Her latest solo show “Bright Wild Things” is up at New York’s Galerie Dumonteil through April 30. Along with her jewelry design, Solow has designed fashion for herself — and for a 10-year stretch in Paris with Vicky Tiel. Her artistic life started young due largely to her mother Lisa, whose second marriage was to Irving Penn.
“I learned how to sew at age 12, because that was what was expected of me — sewing, cooking, cleaning, emptying the horse stalls, feeding the animals at night. We had a farm in Huntington and I had all these chores. I knew how to work very early in my life,” Solow said.
Her robotlike animals actually sprang from recycling. Starting with empty yogurt containers, Tide bottles and other plastics, she builds the robots with an assortment of recyclables placed on wooden feet. Once covered with paper, the designs are sent to the foundry where a lost wax process is blown out from the molten bronze or aluminum that is poured in, she said.
At work in the foundries in Long Island City, the artist wound up making 30 fembot paintings with silver leaf. “I can’t stop.
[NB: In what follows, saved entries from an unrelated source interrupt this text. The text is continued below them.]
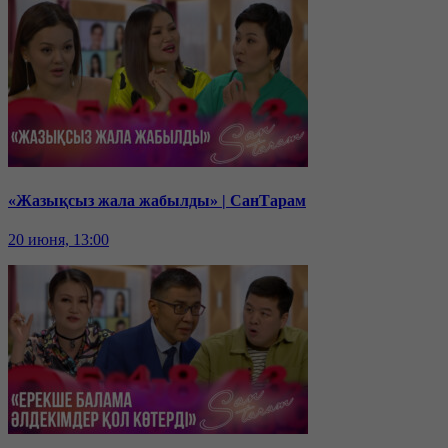
«Жазықсыз жала жабылды» | СанТарам
20 июня, 13:00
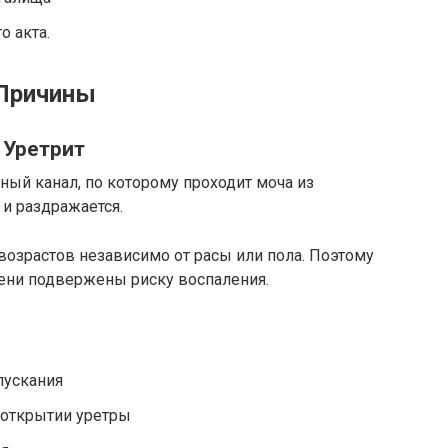
 акта.
Причины
Уретрит
ный канал, по которому проходит моча из
 и раздражается.
возрастов независимо от расы или пола. Поэтому
ени подвержены риску воспаления.
пускания
 открытии уретры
I go up to the country on the weekends. If I’m not sewing, then I’m painting or building something.” Solow said. “My Swedish aunt, who lived to be 99 and 3/4, wanted to get to 100 because the King of Sweden calls you up to congratulate you. She didn’t make it but she lived alone on an island. She would get up every morning, look in the mirror and scream, ‘Live or die.’ And then she would go out and walk around the island. I love that whole thing of ‘Keep moving.’”
In the past few years she redesigned a “huge” Prada raincoat, making it double-breasted with “marvelous old-fashioned gold buttons down the side,” adding a Mao collar with black velvet trim and making the coat skinny down the arms for a slimming effect. “Whatever it is I buy I can’t not love implanting my feeling of how things should look. I hope Prada doesn’t get mad or Missoni. I’ve done it for years. I’ve always transformed it into my look. I have a sewing machine in several places in my kitchens. I just always end up sewing once a month for some reason. I have four things in my bag going up to Greenwich today. It’s weird,” Solow said.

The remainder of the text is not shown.